Say what we want about 37signals, their marketing and community engagement are
truly exceptional. They've communicated their value so thoroughly that people
will drop $1,000 to spend a day with them.

Why? Trust.

Regardless of any other factor, it's easy to trust the fact that these guys
know what they're talking about. They spend every single day showing us,
through their products or their blog, or many other channels, that they do.

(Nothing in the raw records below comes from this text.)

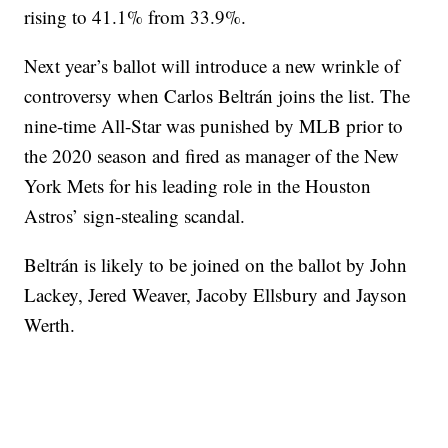
rising to 41.1% from 33.9%.
Next year’s ballot will introduce a new wrinkle of
controversy when Carlos Beltrán joins the list. The
nine-time All-Star was punished by MLB prior to
the 2020 season and fired as manager of the New
York Mets for his leading role in the Houston
Astros’ sign-stealing scandal.
Beltrán is likely to be joined on the ballot by John
Lackey, Jered Weaver, Jacoby Ellsbury and Jayson
Werth.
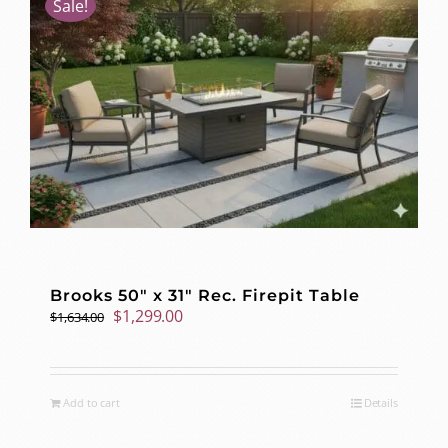
Sale!
Brooks 50″ x 31″ Rec. Firepit Table
Original
Current
$
1,299.00
$
1,634.00
price
price
was:
is:
$1,634.00.
$1,299.00.
Add to cart
Details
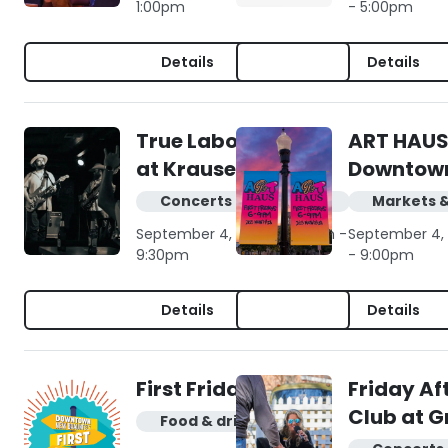
1:00pm
- 5:00pm
Details
Details
True Labowski live
ART HAUS
at Krause's Cafe
Downtow
Concerts & live music
Markets 
September 4, 2026 | 6:30pm -
September 4, 
9:30pm
- 9:00pm
Details
Details
First Friday
Friday Af
Club at G
Food & drink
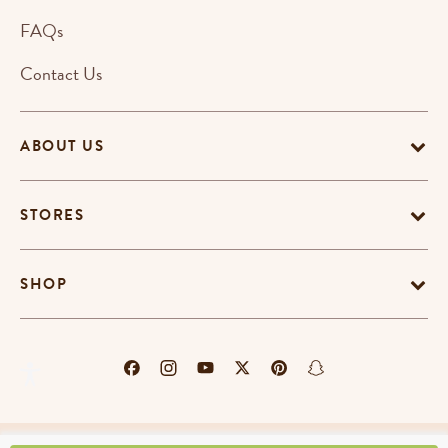
FAQs
Contact Us
ABOUT US
STORES
SHOP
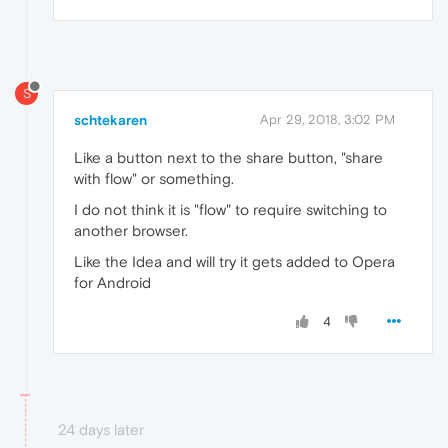
S
schtekaren
Apr 29, 2018, 3:02 PM
Like a button next to the share button, "share
with flow" or something.
I do not think it is "flow" to require switching to
another browser.
Like the Idea and will try it gets added to Opera
for Android
4
24 days later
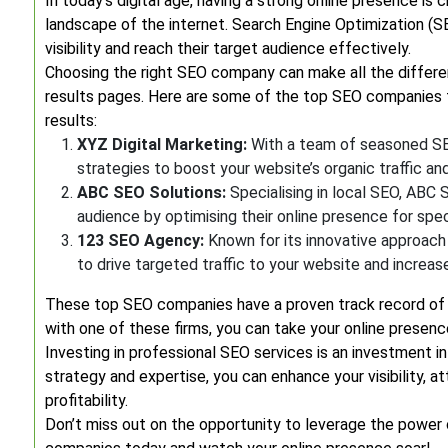
In today’s digital age, having a strong online presence is
landscape of the internet. Search Engine Optimization (SE
visibility and reach their target audience effectively.
Choosing the right SEO company can make all the differen
results pages. Here are some of the top SEO companies t
results:
XYZ Digital Marketing:
With a team of seasoned SEO
strategies to boost your website’s organic traffic an
ABC SEO Solutions:
Specialising in local SEO, ABC 
audience by optimising their online presence for spec
123 SEO Agency:
Known for its innovative approach
to drive targeted traffic to your website and increas
These top SEO companies have a proven track record of del
with one of these firms, you can take your online presen
Investing in professional SEO services is an investment in
strategy and expertise, you can enhance your visibility, 
profitability.
Don’t miss out on the opportunity to leverage the power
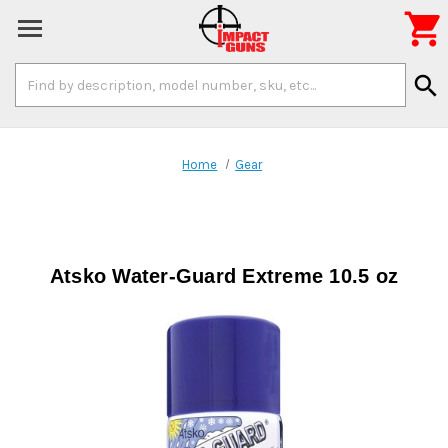

Search
search
Keyword:
Home
Gear
Atsko Water-Guard Extreme 10.5 oz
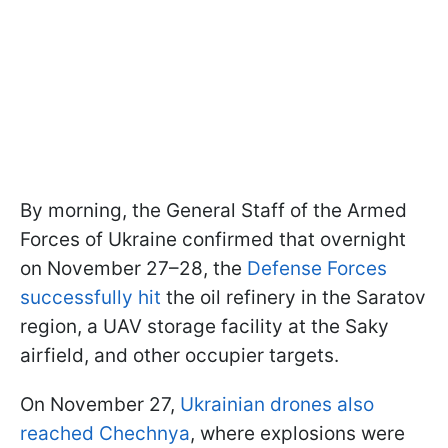
By morning, the General Staff of the Armed
Forces of Ukraine confirmed that overnight
on November 27–28, the
Defense Forces
successfully hit
the oil refinery in the Saratov
region, a UAV storage facility at the Saky
airfield, and other occupier targets.
On November 27,
Ukrainian drones also
reached Chechnya
, where explosions were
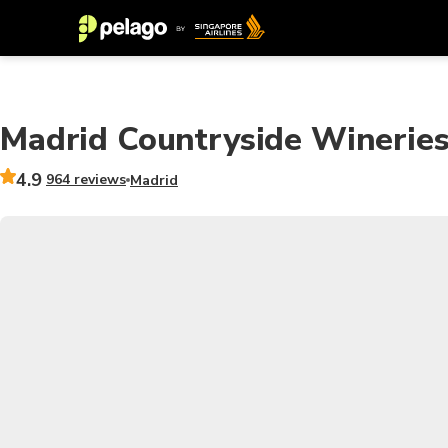
Madrid Countryside Wineries
4.9
964 reviews
Madrid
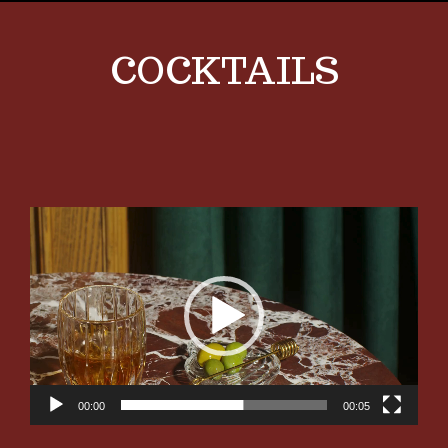
COCKTAILS
Video
Player
00:00
00:05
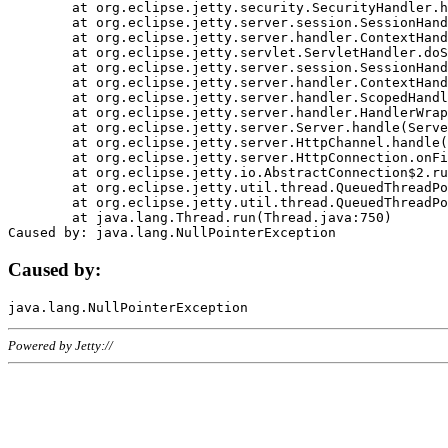
	at org.eclipse.jetty.security.SecurityHandler.handle(SecurityHandler.java:578)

Rails, for example, is one of the most brilliant marketing moves in the
history of software development.

And maybe in the history of marketing.

There's no point to arguing the relative value of their training versus other
consultants. The difference between these guys and any consultants who may
offer training like this?

 _Everyone_ in your industry has heard of 37signals. No one has heard of your
guy.

Your ability to generate wealth is a function of how many people trust you can
do what you promise. My hunch is that they're under-charging. But clearly,
this is entirely in the realm of what the market will bear.

------
drats
I don't read most of the 37 signals stuff, but it feels pretty cult-like for
people to be paying $1000 for a one day "master class". I mean seriously, for
the same cash you could get _all_ of the following: a professional logo
designed for your business (~$100?), a 3 hour consultation on your pitch with
a copywriter or speech writer (~$100?), 2 hours with an accountant ($200?), 1
hour with a lawyer ($200?) and then flying out to nice weekend relaxing
listening to business podcasts and with two nice business books from Amazon on
a south American beach (insert nearby cheap holiday destination, $500?). Also,
putting your app/idea/code/whatever onto an "Ask HN" costs nothing. But if
people are paying, people are paying I suppose. Furthermore, they must be
masters of something to be getting people to pay that much and selling out the
tickets so there is obviously something to be learned from them (although
attending the event might not be required to learn it).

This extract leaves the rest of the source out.